-- Opening Marker --

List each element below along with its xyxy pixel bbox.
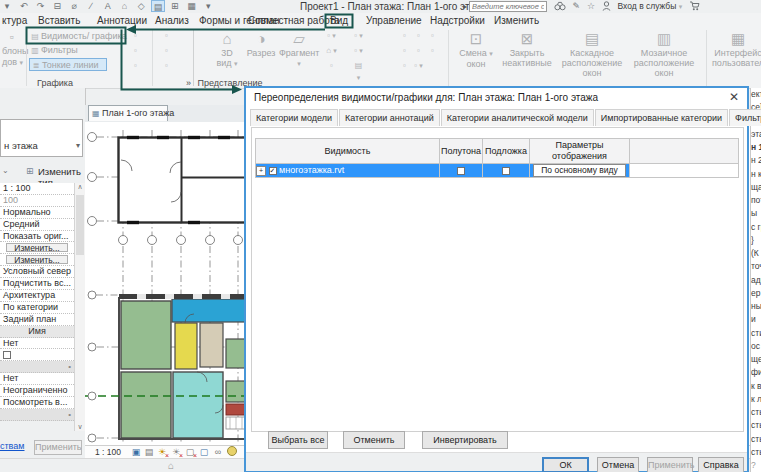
display-settings-button[interactable]: По основному виду [533,164,626,177]
sheet-icon-6[interactable]: ▫ [426,45,439,57]
sun-path-icon[interactable]: ☀× [156,446,168,458]
3d-view-button[interactable]: ⌂ 3D вид ▾ [212,30,242,69]
prop-edit-button-2[interactable]: Изменить... [0,254,74,266]
print-icon[interactable]: ⊟ [50,0,64,12]
measure-icon[interactable]: ⌀ [67,0,81,12]
sheet-icon-1[interactable]: ▫ [398,30,411,42]
search-collapse-icon[interactable]: ▸ [463,2,467,11]
tab-manage[interactable]: Управление [366,15,422,26]
redo-icon[interactable]: ↷ [34,0,48,12]
prop-group-divider-1[interactable]: • [0,361,74,373]
show-crop-icon[interactable]: ▢ [198,446,210,458]
tab-insert[interactable]: Вставить [38,15,80,26]
presentation-small-icon-1[interactable]: ▫ [160,30,173,42]
prop-checkbox-row[interactable] [0,349,74,361]
prop-value-depth[interactable]: Неограниченно [0,385,74,397]
elevation-icon[interactable]: ⌂ ▾ [325,45,338,57]
underlay-cell[interactable] [483,164,530,178]
shadows-icon[interactable]: ☀× [170,446,182,458]
crop-view-icon[interactable]: ▢× [184,446,196,458]
sheet-icon-4[interactable]: ▫ [398,45,411,57]
scale-control[interactable]: 1 : 100 [95,447,121,457]
graphics-extra-icon-3[interactable]: ▫ [129,60,142,72]
tab-collaborate[interactable]: Совместная работа [248,15,340,26]
display-settings-cell[interactable]: По основному виду [530,164,630,178]
sheet-icon-8[interactable]: ▫ ▾ [412,60,425,72]
type-selector[interactable]: н этажа ▾ [0,119,83,157]
filters-button[interactable]: ▥Фильтры [29,44,125,57]
close-inactive-icon[interactable]: ⊞ [168,0,182,12]
prop-group-divider-2[interactable]: • [0,409,74,421]
cancel-button[interactable]: Отмена [597,457,639,472]
switch-windows-button[interactable]: ⊡ Смена ▾ окон [455,30,497,69]
pin-icon-2[interactable]: • [68,409,71,421]
exchange-apps-icon[interactable] [689,1,700,11]
thin-lines-button[interactable]: ≣Тонкие линии [29,58,107,71]
tab-addins[interactable]: Надстройки [430,15,485,26]
invert-selection-button[interactable]: Инвертировать выбор [422,431,508,449]
project-browser-strip[interactable]: ект се] нес эта н 1 н 2 н к ща пот ы с г… [750,88,761,472]
scroll-thumb[interactable] [76,195,84,255]
user-interface-button[interactable]: ▦ Интерфейс пользовател [712,30,761,68]
expand-plus-icon[interactable]: + [256,166,266,176]
dialog-tab-analytical-categories[interactable]: Категории аналитической модели [441,109,594,126]
thin-lines-icon[interactable]: ▤ [151,0,165,12]
ok-button[interactable]: ОК [542,457,589,472]
sheet-icon-2[interactable]: ▫ [412,30,425,42]
tab-annotate[interactable]: Аннотации [97,15,147,26]
customize-menu-icon[interactable]: ▾ [0,0,14,12]
callout-button[interactable]: ▱ Фрагмент ▾ [279,30,319,69]
overflow-chevron[interactable]: » [186,78,191,88]
view-tab[interactable]: ▦ План 1-ого этажа ✕ [88,105,168,121]
duplicate-view-icon[interactable]: ▫ ▾ [352,30,365,42]
select-all-button[interactable]: Выбрать все [268,431,328,449]
prop-edit-button-1[interactable]: Изменить... [0,242,74,254]
detail-level-icon[interactable]: ▣ [130,446,142,458]
prop-value-wall-join[interactable]: Подчистить вс... [0,278,74,290]
communication-center-icon[interactable]: ✎ [573,1,581,11]
tab-modify[interactable]: Изменить [494,15,539,26]
schedules-icon[interactable]: ▤ ▾ [352,60,365,72]
tab-architecture-cut[interactable]: ктура [2,15,27,26]
sheet-icon-3[interactable]: ▫ [426,30,439,42]
graphics-extra-icon-2[interactable]: ▫ [129,45,142,57]
sheet-icon-7[interactable]: ▫ [398,60,411,72]
search-input[interactable] [469,1,547,12]
prop-value-underlay[interactable]: Задний план [0,314,74,326]
prop-value-orientation[interactable]: Условный север [0,266,74,278]
visibility-graphics-button[interactable]: ▤Видимость/ графика [29,30,125,43]
dialog-tab-imported-categories[interactable]: Импортированные категории [595,109,728,126]
palette-scrollbar[interactable]: ∧∨ [74,183,85,431]
qat-more-icon[interactable]: ▾ [201,0,215,12]
prop-value-none-1[interactable]: Нет [0,338,74,350]
halftone-checkbox[interactable] [457,167,465,175]
section-button[interactable]: ◑ Разрез [245,30,277,58]
dialog-close-icon[interactable]: ✕ [729,90,739,104]
sign-in-button[interactable]: Вход в службы ▾ [618,1,683,11]
user-icon[interactable] [602,1,611,11]
legends-icon[interactable]: ▫ ▾ [352,45,365,57]
close-inactive-button[interactable]: ⊠ Закрыть неактивные [499,30,555,68]
prop-value-associated[interactable]: Посмотреть в... [0,397,74,409]
switch-windows-icon[interactable]: ▦ [185,0,199,12]
underlay-checkbox[interactable] [502,167,510,175]
visibility-checkbox[interactable]: ✓ [269,167,277,175]
presentation-small-icon-2[interactable]: ▫ [160,45,173,57]
plan-views-icon[interactable]: ▫ ▾ [325,30,338,42]
undo-icon[interactable]: ↶ [17,0,31,12]
table-row[interactable]: + ✓ многоэтажка.rvt По основному виду [256,164,739,178]
select-none-button[interactable]: Отменить выбор [343,431,405,449]
section-icon[interactable]: ◇ [134,0,148,12]
sheet-icon-5[interactable]: ▫ [412,45,425,57]
dialog-tab-filters[interactable]: Фильтры [729,109,761,126]
dimension-icon[interactable]: ∕ [84,0,98,12]
graphics-extra-icon-1[interactable]: ▫ [129,30,142,42]
prop-value-parts-visibility[interactable]: Показать ориг... [0,231,74,243]
favorites-star-icon[interactable]: ☆ [587,1,595,11]
scroll-down-icon[interactable]: ∨ [75,423,85,431]
linked-file-cell[interactable]: + ✓ многоэтажка.rvt [256,164,440,178]
prop-value-color-scheme-loc[interactable]: По категории [0,302,74,314]
default-3d-view-icon[interactable]: ⌂ [117,0,131,12]
palette-apply-button[interactable]: Применить [34,440,82,455]
cascade-windows-button[interactable]: ▤ Каскадное расположение окон [556,30,628,78]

-- Closing Marker --

* _Action item_:
Please restate the entries word for word, with all pictures left out.

* _Task result_:
List each element below along with its xyxy pixel bbox.
display-settings-button[interactable]: По основному виду [533,164,626,177]
sheet-icon-6[interactable]: ▫ [426,45,439,57]
sun-path-icon[interactable]: ☀× [156,446,168,458]
3d-view-button[interactable]: ⌂ 3D вид ▾ [212,30,242,69]
prop-edit-button-2[interactable]: Изменить... [0,254,74,266]
print-icon[interactable]: ⊟ [50,0,64,12]
measure-icon[interactable]: ⌀ [67,0,81,12]
sheet-icon-1[interactable]: ▫ [398,30,411,42]
search-collapse-icon[interactable]: ▸ [463,2,467,11]
tab-manage[interactable]: Управление [366,15,422,26]
redo-icon[interactable]: ↷ [34,0,48,12]
prop-group-divider-1[interactable]: • [0,361,74,373]
show-crop-icon[interactable]: ▢ [198,446,210,458]
tab-insert[interactable]: Вставить [38,15,80,26]
presentation-small-icon-1[interactable]: ▫ [160,30,173,42]
prop-checkbox-row[interactable] [0,349,74,361]
prop-value-depth[interactable]: Неограниченно [0,385,74,397]
elevation-icon[interactable]: ⌂ ▾ [325,45,338,57]
underlay-cell[interactable] [483,164,530,178]
shadows-icon[interactable]: ☀× [170,446,182,458]
crop-view-icon[interactable]: ▢× [184,446,196,458]
sheet-icon-4[interactable]: ▫ [398,45,411,57]
scale-control[interactable]: 1 : 100 [95,447,121,457]
graphics-extra-icon-3[interactable]: ▫ [129,60,142,72]
tab-collaborate[interactable]: Совместная работа [248,15,340,26]
display-settings-cell[interactable]: По основному виду [530,164,630,178]
sheet-icon-8[interactable]: ▫ ▾ [412,60,425,72]
type-selector[interactable]: н этажа ▾ [0,119,83,157]
filters-button[interactable]: ▥Фильтры [29,44,125,57]
close-inactive-icon[interactable]: ⊞ [168,0,182,12]
prop-group-divider-2[interactable]: • [0,409,74,421]
cancel-button[interactable]: Отмена [597,457,639,472]
switch-windows-button[interactable]: ⊡ Смена ▾ окон [455,30,497,69]
pin-icon-2[interactable]: • [68,409,71,421]
exchange-apps-icon[interactable] [689,1,700,11]
thin-lines-button[interactable]: ≣Тонкие линии [29,58,107,71]
tab-addins[interactable]: Надстройки [430,15,485,26]
invert-selection-button[interactable]: Инвертировать выбор [422,431,508,449]
project-browser-strip[interactable]: ект се] нес эта н 1 н 2 н к ща пот ы с г… [750,88,761,472]
scroll-thumb[interactable] [76,195,84,255]
user-interface-button[interactable]: ▦ Интерфейс пользовател [712,30,761,68]
expand-plus-icon[interactable]: + [256,166,266,176]
dialog-tab-analytical-categories[interactable]: Категории аналитической модели [441,109,594,126]
thin-lines-icon[interactable]: ▤ [151,0,165,12]
ok-button[interactable]: ОК [542,457,589,472]
sheet-icon-2[interactable]: ▫ [412,30,425,42]
tab-annotate[interactable]: Аннотации [97,15,147,26]
customize-menu-icon[interactable]: ▾ [0,0,14,12]
callout-button[interactable]: ▱ Фрагмент ▾ [279,30,319,69]
overflow-chevron[interactable]: » [186,78,191,88]
view-tab[interactable]: ▦ План 1-ого этажа ✕ [88,105,168,121]
duplicate-view-icon[interactable]: ▫ ▾ [352,30,365,42]
select-all-button[interactable]: Выбрать все [268,431,328,449]
prop-edit-button-1[interactable]: Изменить... [0,242,74,254]
detail-level-icon[interactable]: ▣ [130,446,142,458]
prop-value-wall-join[interactable]: Подчистить вс... [0,278,74,290]
communication-center-icon[interactable]: ✎ [573,1,581,11]
tab-modify[interactable]: Изменить [494,15,539,26]
schedules-icon[interactable]: ▤ ▾ [352,60,365,72]
tab-architecture-cut[interactable]: ктура [2,15,27,26]
sheet-icon-3[interactable]: ▫ [426,30,439,42]
graphics-extra-icon-2[interactable]: ▫ [129,45,142,57]
sheet-icon-7[interactable]: ▫ [398,60,411,72]
search-input[interactable] [469,1,547,12]
prop-value-underlay[interactable]: Задний план [0,314,74,326]
prop-value-orientation[interactable]: Условный север [0,266,74,278]
visibility-graphics-button[interactable]: ▤Видимость/ графика [29,30,125,43]
dialog-tab-imported-categories[interactable]: Импортированные категории [595,109,728,126]
palette-scrollbar[interactable]: ∧∨ [74,183,85,431]
qat-more-icon[interactable]: ▾ [201,0,215,12]
prop-value-none-1[interactable]: Нет [0,338,74,350]
halftone-checkbox[interactable] [457,167,465,175]
section-button[interactable]: ◑ Разрез [245,30,277,58]
dialog-close-icon[interactable]: ✕ [729,90,739,104]
sign-in-button[interactable]: Вход в службы ▾ [618,1,683,11]
user-icon[interactable] [602,1,611,11]
legends-icon[interactable]: ▫ ▾ [352,45,365,57]
close-inactive-button[interactable]: ⊠ Закрыть неактивные [499,30,555,68]
prop-value-associated[interactable]: Посмотреть в... [0,397,74,409]
switch-windows-icon[interactable]: ▦ [185,0,199,12]
underlay-checkbox[interactable] [502,167,510,175]
visibility-checkbox[interactable]: ✓ [269,167,277,175]
presentation-small-icon-2[interactable]: ▫ [160,45,173,57]
plan-views-icon[interactable]: ▫ ▾ [325,30,338,42]
undo-icon[interactable]: ↶ [17,0,31,12]
table-row[interactable]: + ✓ многоэтажка.rvt По основному виду [256,164,739,178]
select-none-button[interactable]: Отменить выбор [343,431,405,449]
section-icon[interactable]: ◇ [134,0,148,12]
sheet-icon-5[interactable]: ▫ [412,45,425,57]
dialog-tab-filters[interactable]: Фильтры [729,109,761,126]
dimension-icon[interactable]: ∕ [84,0,98,12]
graphics-extra-icon-1[interactable]: ▫ [129,30,142,42]
prop-value-parts-visibility[interactable]: Показать ориг... [0,231,74,243]
favorites-star-icon[interactable]: ☆ [587,1,595,11]
scroll-down-icon[interactable]: ∨ [75,423,85,431]
linked-file-cell[interactable]: + ✓ многоэтажка.rvt [256,164,440,178]
prop-value-color-scheme-loc[interactable]: По категории [0,302,74,314]
default-3d-view-icon[interactable]: ⌂ [117,0,131,12]
palette-apply-button[interactable]: Применить [34,440,82,455]
cascade-windows-button[interactable]: ▤ Каскадное расположение окон [556,30,628,78]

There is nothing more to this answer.